▶ _Instructions to follow_
In full and exactly, please return the records, but keep out the pictures.

▶ _Recorded data_
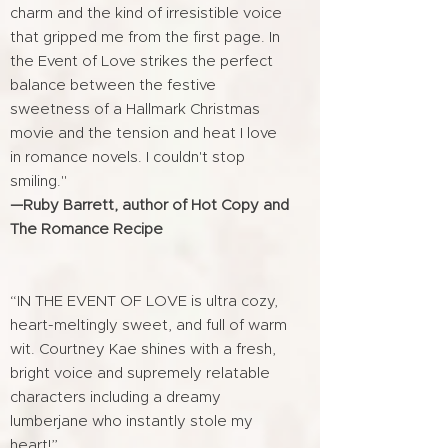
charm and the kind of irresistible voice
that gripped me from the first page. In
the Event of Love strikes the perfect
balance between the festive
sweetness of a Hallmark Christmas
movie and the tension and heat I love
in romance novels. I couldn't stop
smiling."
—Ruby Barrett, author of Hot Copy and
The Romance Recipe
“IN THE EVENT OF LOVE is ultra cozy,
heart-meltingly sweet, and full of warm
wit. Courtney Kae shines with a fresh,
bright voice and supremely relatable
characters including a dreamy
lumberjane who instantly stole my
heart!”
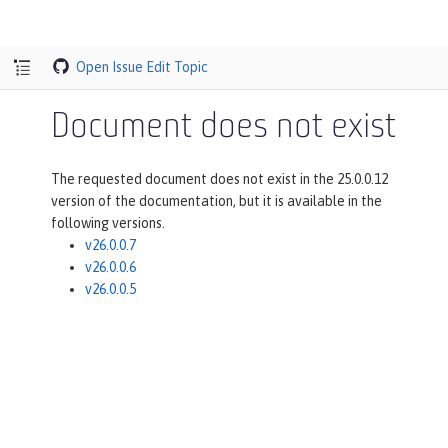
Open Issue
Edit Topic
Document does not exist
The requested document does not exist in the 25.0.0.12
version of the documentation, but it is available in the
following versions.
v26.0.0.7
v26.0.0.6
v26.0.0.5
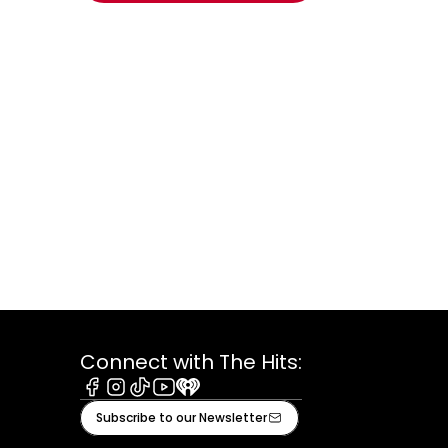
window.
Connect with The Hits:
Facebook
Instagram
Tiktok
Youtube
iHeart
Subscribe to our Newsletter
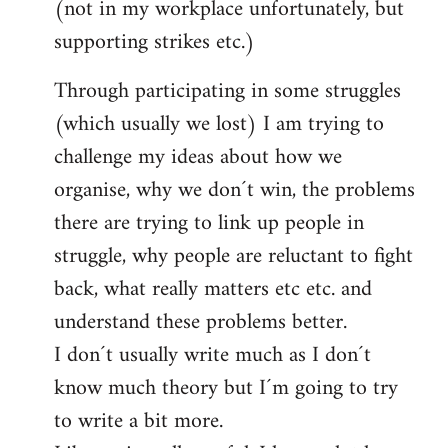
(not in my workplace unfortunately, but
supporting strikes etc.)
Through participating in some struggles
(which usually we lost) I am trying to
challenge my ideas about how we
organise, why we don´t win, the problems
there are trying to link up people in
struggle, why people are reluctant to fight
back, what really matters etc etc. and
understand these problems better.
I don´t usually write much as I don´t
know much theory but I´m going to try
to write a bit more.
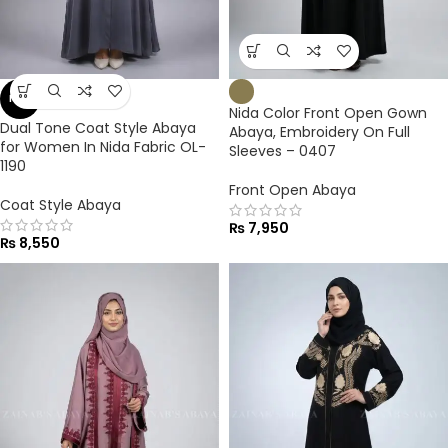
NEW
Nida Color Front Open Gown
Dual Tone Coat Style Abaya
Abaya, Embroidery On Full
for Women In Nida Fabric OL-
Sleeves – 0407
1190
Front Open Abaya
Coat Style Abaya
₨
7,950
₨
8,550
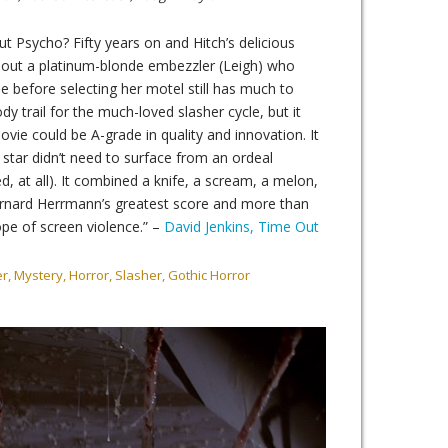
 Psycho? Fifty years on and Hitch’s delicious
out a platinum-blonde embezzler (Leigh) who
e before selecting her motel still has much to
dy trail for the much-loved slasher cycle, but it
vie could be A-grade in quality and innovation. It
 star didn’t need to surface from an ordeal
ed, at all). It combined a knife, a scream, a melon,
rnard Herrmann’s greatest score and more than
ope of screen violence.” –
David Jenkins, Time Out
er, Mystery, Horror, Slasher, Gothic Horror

▶ _Output of the task_
charm and the kind of irresistible voice
that gripped me from the first page. In
the Event of Love strikes the perfect
balance between the festive
sweetness of a Hallmark Christmas
movie and the tension and heat I love
in romance novels. I couldn't stop
smiling."
—Ruby Barrett, author of Hot Copy and
The Romance Recipe
“IN THE EVENT OF LOVE is ultra cozy,
heart-meltingly sweet, and full of warm
wit. Courtney Kae shines with a fresh,
bright voice and supremely relatable
characters including a dreamy
lumberjane who instantly stole my
heart!”
Open Issue
Edit Topic
Document does not exist
The requested document does not exist in the 25.0.0.12
version of the documentation, but it is available in the
following versions.
v26.0.0.7
v26.0.0.6
v26.0.0.5
window.
Connect with The Hits:
Facebook
Instagram
Tiktok
Youtube
iHeart
Subscribe to our Newsletter
(not in my workplace unfortunately, but
supporting strikes etc.)
Through participating in some struggles
(which usually we lost) I am trying to
challenge my ideas about how we
organise, why we don´t win, the problems
there are trying to link up people in
struggle, why people are reluctant to fight
back, what really matters etc etc. and
understand these problems better.
I don´t usually write much as I don´t
know much theory but I´m going to try
to write a bit more.
NEW
Nida Color Front Open Gown
Dual Tone Coat Style Abaya
Abaya, Embroidery On Full
for Women In Nida Fabric OL-
Sleeves – 0407
1190
Front Open Abaya
Coat Style Abaya
₨
7,950
₨
8,550
 Psycho? Fifty years on and Hitch’s delicious
out a platinum-blonde embezzler (Leigh) who
e before selecting her motel still has much to
dy trail for the much-loved slasher cycle, but it
vie could be A-grade in quality and innovation. It
 star didn’t need to surface from an ordeal
ed, at all). It combined a knife, a scream, a melon,
rnard Herrmann’s greatest score and more than
ope of screen violence.” –
David Jenkins, Time Out
er, Mystery, Horror, Slasher, Gothic Horror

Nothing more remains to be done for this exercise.